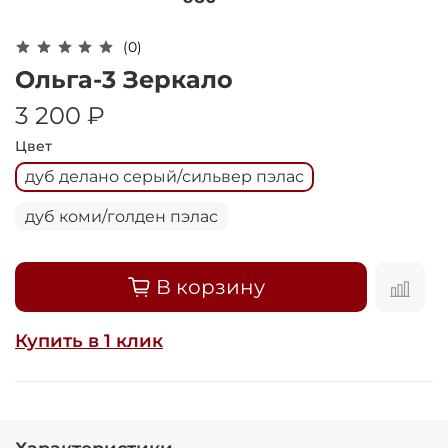
Оплачивайте сегодня только
25
% картой
любого банка
(0)
Ольга-3 Зеркало
Получайте товар
3 200 ₽
выбранный способом
Цвет
дуб делано серый/сильвер пэлас
Оставшиеся
75
% будут
дуб коми/голден пэлас
списываться
с вашей карты
по
25
%
каждые 2 недели
В корзину
Подробнее
Купить в 1 клик
об оплате Плайтом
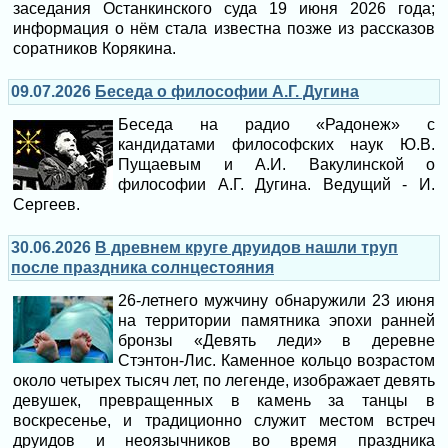
заседания Останкинского суда 19 июня 2026 года;
информация о нём стала известна позже из рассказов
соратников Корякина.
09.07.2026
Беседа о философии А.Г. Дугина
Беседа на радио «Радонеж» с
кандидатами философских наук Ю.В.
Пущаевым и А.И. Вакулинской о
философии А.Г. Дугина. Ведущий - И.
Сергеев.
30.06.2026
В древнем круге друидов нашли труп
после праздника солнцестояния
26-летнего мужчину обнаружили 23 июня
на территории памятника эпохи ранней
бронзы «Девять леди» в деревне
Стэнтон-Лис. Каменное кольцо возрастом
около четырех тысяч лет, по легенде, изображает девять
девушек, превращенных в камень за танцы в
воскресенье, и традиционно служит местом встреч
друидов и неоязычников во время праздника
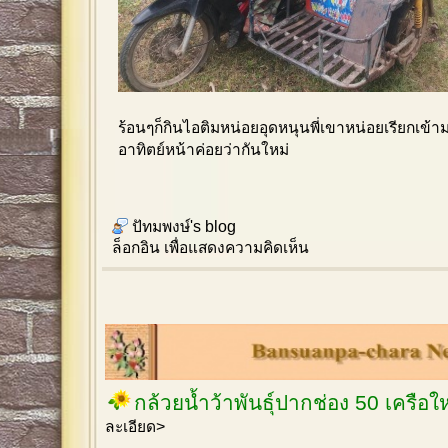
ร้อนๆก็กินไอติมหน่อยอุดหนุนพี่เขาหน่อยเรียกเข้
อาทิตย์หน้าค่อยว่ากันใหม่
ปัทมพงษ์'s blog
ล็อกอิน
เพื่อแสดงความคิดเห็น
กล้วยน้ำว้าพันธุ์ปากช่อง 50 เครือ
ละเอียด>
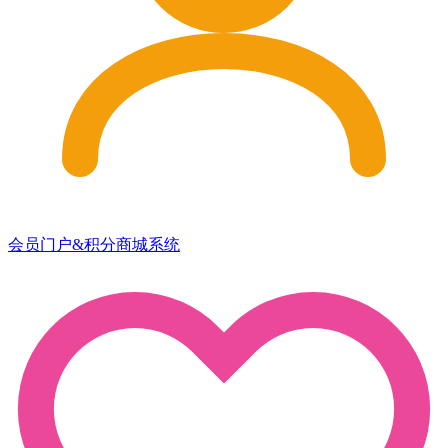
会员门户&积分商城系统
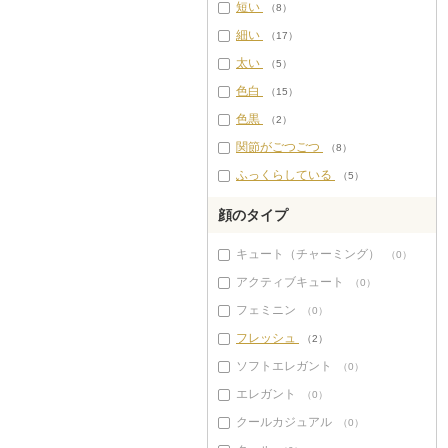
短い
（8）
細い
（17）
太い
（5）
色白
（15）
色黒
（2）
関節がごつごつ
（8）
ふっくらしている
（5）
顔のタイプ
キュート（チャーミング）
（0）
アクティブキュート
（0）
フェミニン
（0）
フレッシュ
（2）
ソフトエレガント
（0）
エレガント
（0）
クールカジュアル
（0）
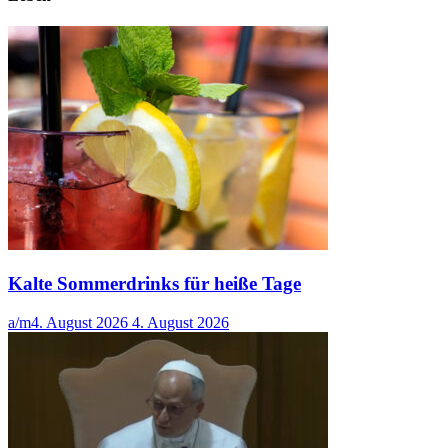
Kalte Sommerdrinks für heiße Tage
a/m
4. August 2026
4. August 2026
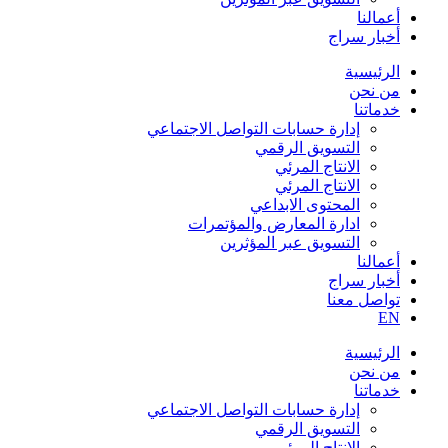
أعمالنا
أخبار سراج
الرئيسية
من نحن
خدماتنا
إدارة حسابات التواصل الاجتماعي
التسويق الرقمي
الانتاج المرئي
الانتاج المرئي
المحتوى الابداعي
ادارة المعارض والمؤتمرات
التسويق عبر المؤثرين
أعمالنا
أخبار سراج
تواصل معنا
EN
الرئيسية
من نحن
خدماتنا
إدارة حسابات التواصل الاجتماعي
التسويق الرقمي
الانتاج المرئي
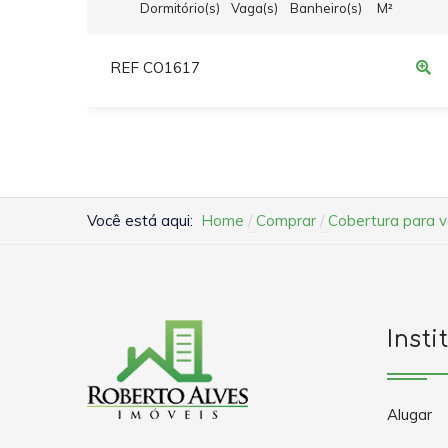
Dormitório(s)
Vaga(s)
Banheiro(s)
M²
REF CO1617
Você está aqui:
Home
Comprar
Cobertura para ve
Insti
Alugar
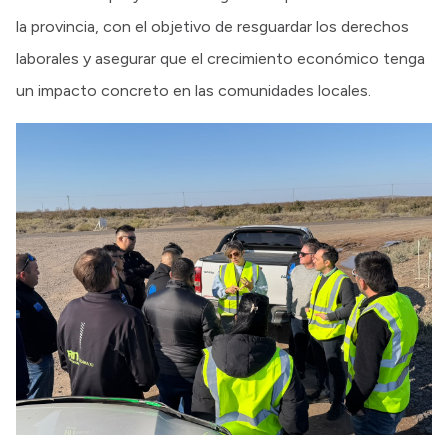
la provincia, con el objetivo de resguardar los derechos
laborales y asegurar que el crecimiento económico tenga
un impacto concreto en las comunidades locales.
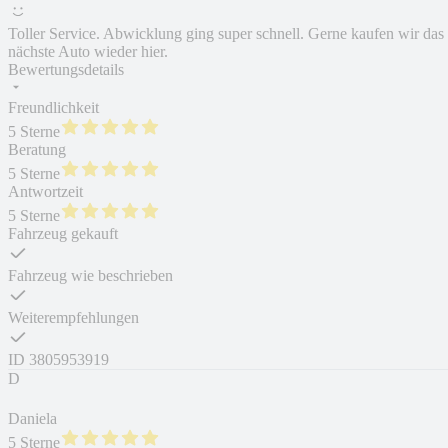
Toller Service. Abwicklung ging super schnell. Gerne kaufen wir das
nächste Auto wieder hier.
Bewertungsdetails
Freundlichkeit
5 Sterne
Beratung
5 Sterne
Antwortzeit
5 Sterne
Fahrzeug gekauft
Fahrzeug wie beschrieben
Weiterempfehlungen
ID
3805953919
D
Daniela
5 Sterne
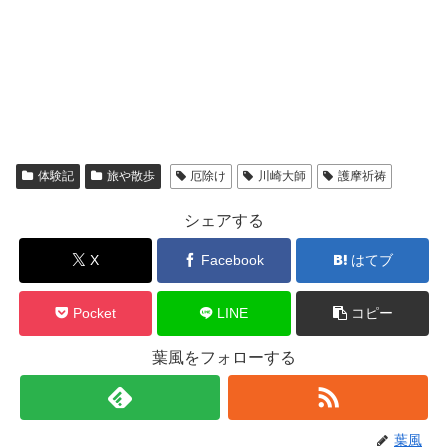
体験記
旅や散歩
厄除け
川崎大師
護摩祈祷
シェアする
X
Facebook
はてブ
Pocket
LINE
コピー
葉風をフォローする
葉風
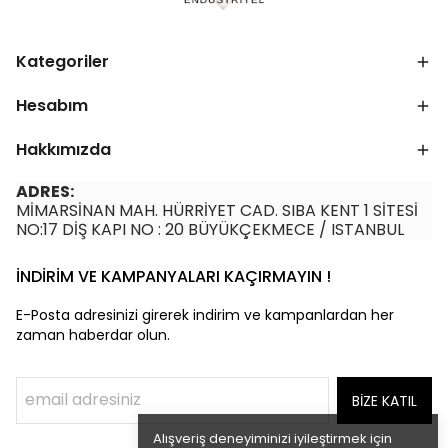
Kategoriler
Hesabım
Hakkımızda
ADRES:
MİMARSİNAN MAH. HÜRRİYET CAD. SIBA KENT 1 SİTESİ
NO:17 DİŞ KAPI NO : 20 BÜYÜKÇEKMECE / ISTANBUL
İNDİRİM VE KAMPANYALARI KAÇIRMAYIN !
E-Posta adresinizi girerek indirim ve kampanlardan her
zaman haberdar olun.
BİZE KATIL
Alışveriş deneyiminizi iyileştirmek için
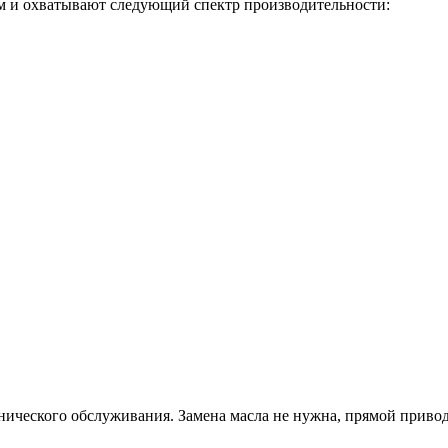
 и охватывают следующий спектр производительности:
нического обслуживания. Замена масла не нужна, прямой привод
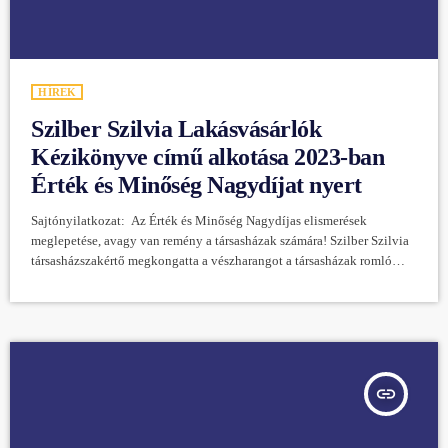
HÍREK
Szilber Szilvia Lakásvásárlók
Kézikönyve című alkotása 2023-ban
Érték és Minőség Nagydíjat nyert
Sajtónyilatkozat: Az Érték és Minőség Nagydíjas elismerések
meglepetése, avagy van remény a társasházak számára! Szilber Szilvia
társasházszakértő megkongatta a vészharangot a társasházak romló
műszaki állapota miatt, melyre felkapta a fejét a szakma, és az ország.
Tette ezt olyan formában, hogy a figyelem ráirányult és a félelmek
felhője mögül kisütött a Nap mindazok számára, akik megfogadták,
megfogadják iránymutatásait. Ki ez a hölgy és mit is csinált pontosan?
Egy évtizede engedett a […]
insert_link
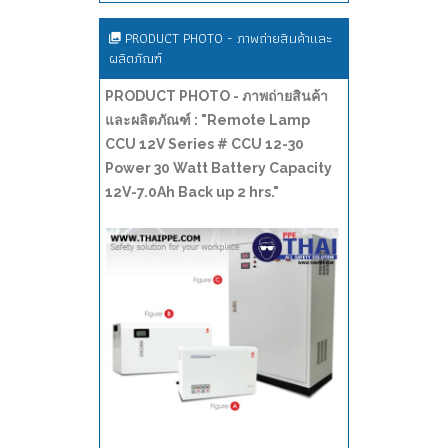
PRODUCT PHOTO - ภาพถ่ายสินค้าและ
ผลิตภัณฑ์
PRODUCT PHOTO - ภาพถ่ายสินค้า
และผลิตภัณฑ์ : "Remote Lamp
CCU 12V Series # CCU 12-30
Power 30 Watt Battery Capacity
12V-7.0Ah Back up 2 hrs."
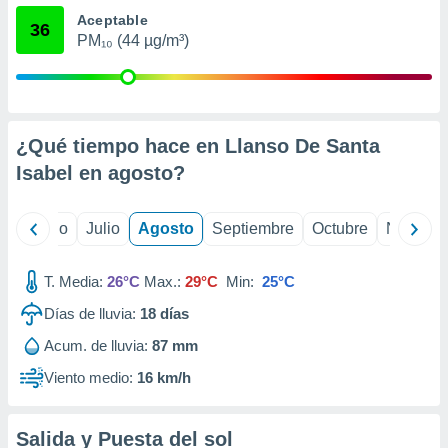
 seleccionar
Aceptable
o.
36
PM₁₀ (44 µg/m³)
calización
precisa e
ión mediante
, publicidad
¿Qué tiempo hace en Llanso De Santa
dos,
Isabel en
agosto
?
 publicidad
,
ón de
yo
Junio
Julio
Agosto
Septiembre
Octubre
Noviemb
 desarrollo
s.
T. Media:
26°C
Max.:
29°C
Min:
25°C
tros 1199
ios
Días de lluvia:
18
días
Acum. de lluvia:
87 mm
Viento medio:
16 km/h
Salida y Puesta del sol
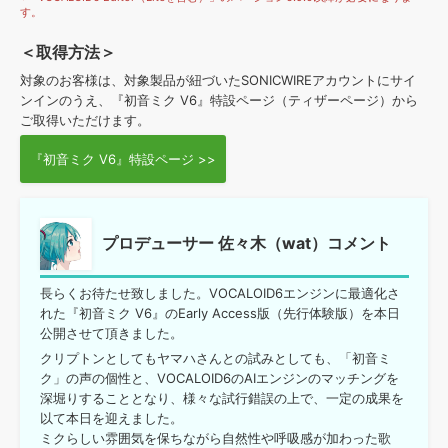
す。
＜取得方法＞
対象のお客様は、対象製品が紐づいたSONICWIREアカウントにサイ
ンインのうえ、『初音ミク V6』特設ページ（ティザーページ）から
ご取得いただけます。
『初音ミク V6』特設ページ >>
プロデューサー 佐々木（wat）コメント
長らくお待たせ致しました。VOCALOID6エンジンに最適化さ
れた『初音ミク V6』のEarly Access版（先行体験版）を本日
公開させて頂きました。
クリプトンとしてもヤマハさんとの試みとしても、「初音ミ
ク」の声の個性と、VOCALOID6のAIエンジンのマッチングを
深堀りすることとなり、様々な試行錯誤の上で、一定の成果を
以て本日を迎えました。
ミクらしい雰囲気を保ちながら自然性や呼吸感が加わった歌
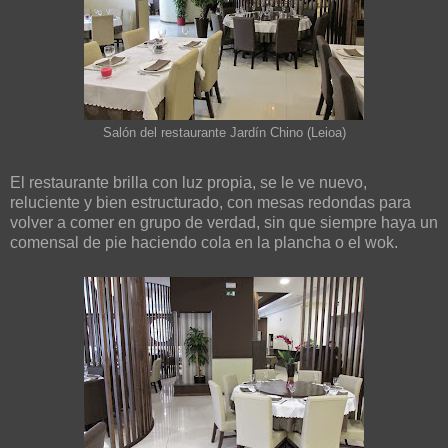
Salón del restaurante Jardín Chino (Leioa)
El restaurante brilla con luz propia, se le ve nuevo,
reluciente y bien estructurado, con mesas redondas para
volver a comer en grupo de verdad, sin que siempre haya un
comensal de pie haciendo cola en la plancha o el wok.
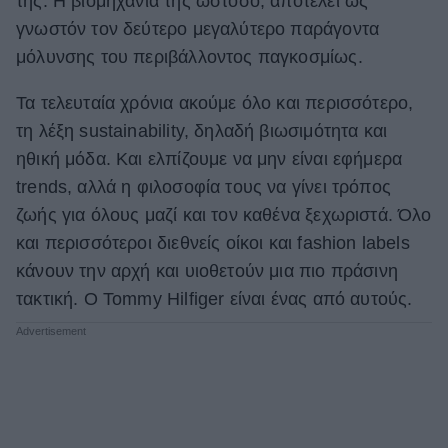
της. Η βιομηχανία της ωστόσο, αποτελεί ως
γνωστόν τον δεύτερο μεγαλύτερο παράγοντα
ΒΟΞ
μόλυνσης του περιβάλλοντος παγκοσμίως.
Τα τελευταία χρόνια ακούμε όλο και περισσότερο,
Χωρίς Ταμπέλες
τη λέξη sustainability, δηλαδή βιωσιμότητα και
ηθική μόδα. Και ελπίζουμε να μην είναι εφήμερα
Women's Forum
trends, αλλά η φιλοσοφία τους να γίνει τρόπος
ζωής για όλους μαζί και τον καθένα ξεχωριστά. Όλο
και περισσότεροι διεθνείς οίκοι και fashion labels
Hautes Grecians
κάνουν την αρχή και υιοθετούν μια πιο πράσινη
τακτική. Ο Tommy Hilfiger είναι ένας από αυτούς.
Γάμος
Market News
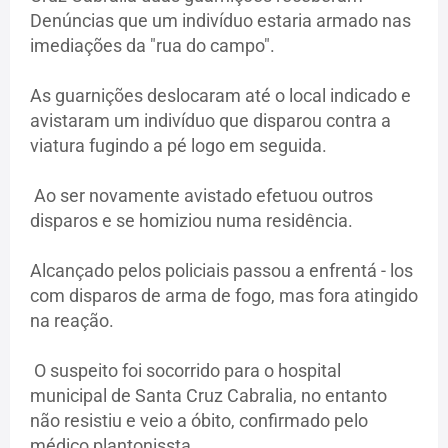
Denúncias que um indivíduo estaria armado nas
imediações da "rua do campo".
As guarnições deslocaram até o local indicado e
avistaram um indivíduo que disparou contra a
viatura fugindo a pé logo em seguida.
Ao ser novamente avistado efetuou outros
disparos e se homiziou numa residência.
Alcançado pelos policiais passou a enfrentá - los
com disparos de arma de fogo, mas fora atingido
na reação.
O suspeito foi socorrido para o hospital
municipal de Santa Cruz Cabralia, no entanto
não resistiu e veio a óbito, confirmado pelo
médico plantonissta.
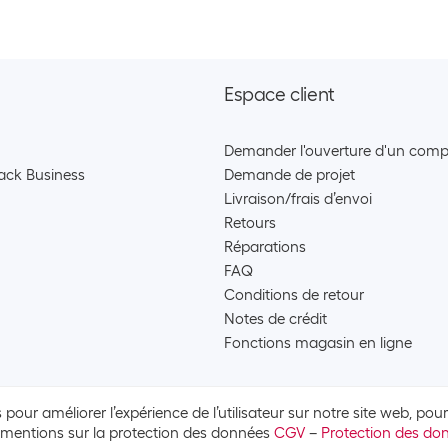
Espace client
Demander l'ouverture d'un compt
ack Business
Demande de projet
Livraison/frais d’envoi
Retours
Réparations
FAQ
Conditions de retour
Notes de crédit
Fonctions magasin en ligne
 pour améliorer l’expérience de l’utilisateur sur notre site web, po
s mentions sur la protection des données
CGV
–
Protection des do
ons légales
© 2026 Brack Business – Tous droits réservés.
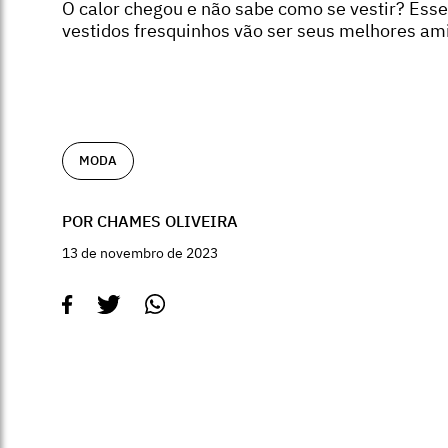
O calor chegou e não sabe como se vestir? Ess
vestidos fresquinhos vão ser seus melhores am
MODA
POR CHAMES OLIVEIRA
13 de novembro de 2023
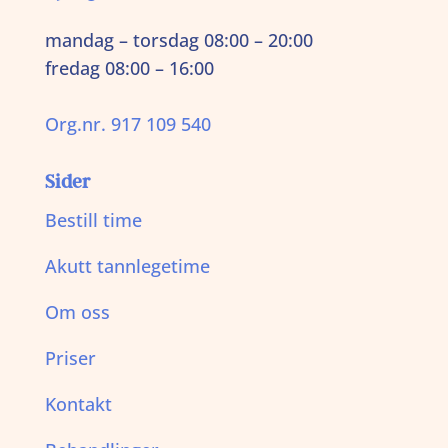
mandag – torsdag 08:00 – 20:00
fredag 08:00 – 16:00
Org.nr. 917 109 540
Sider
Bestill time
Akutt tannlegetime
Om oss
Priser
Kontakt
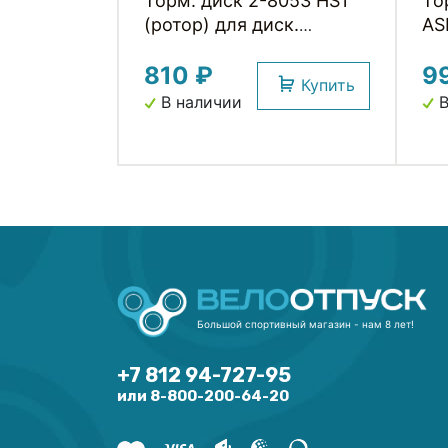
Торм. диск 2-8053 HS1
То
(ротор) для диск.
AS
тормоза 160мм, 6
ди
810 ₽
9
болтов нерж. сталь (без
бо
Купить
упаковки) серебристый
пл
В наличии
В
бе
Большой спортивный магазин - нам 8 лет!
+7 812 94-727-95
или 8-800-200-64-20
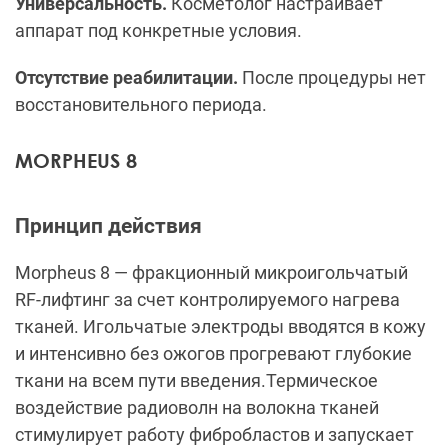
Универсальность.
Косметолог настраивает
аппарат под конкретные условия.
Отсутствие реабилитации.
После процедуры нет
восстановительного периода.
MORPHEUS 8
Принцип действия
Morpheus 8 — фракционный микроигольчатый
RF-лифтинг за счет контролируемого нагрева
тканей. Игольчатые электроды вводятся в кожу
и интенсивно без ожогов прогревают глубокие
ткани на всем пути введения.Термическое
воздействие радиоволн на волокна тканей
стимулирует работу фибробластов и запускает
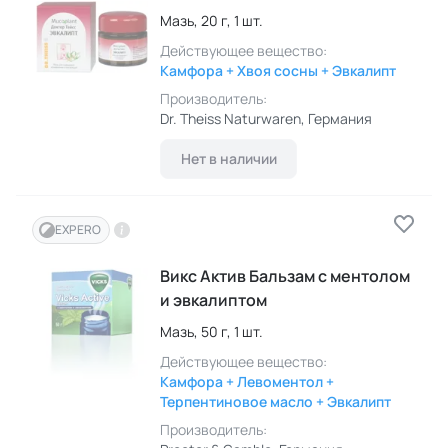
Мазь,
20 г,
1 шт.
Действующее вещество:
Камфора + Хвоя сосны + Эвкалипт
Производитель:
Dr. Theiss Naturwaren
, Германия
Нет в наличии
EXPERO
Викс Актив Бальзам с ментолом
и эвкалиптом
Мазь,
50 г,
1 шт.
Действующее вещество:
Камфора + Левоментол +
Терпентиновое масло + Эвкалипт
Производитель:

**What to do:**
Copy out each line of the records where the word "Fahrzeug" appears.

**Task result:**
Fahrzeug gekauft
Fahrzeug wie beschrieben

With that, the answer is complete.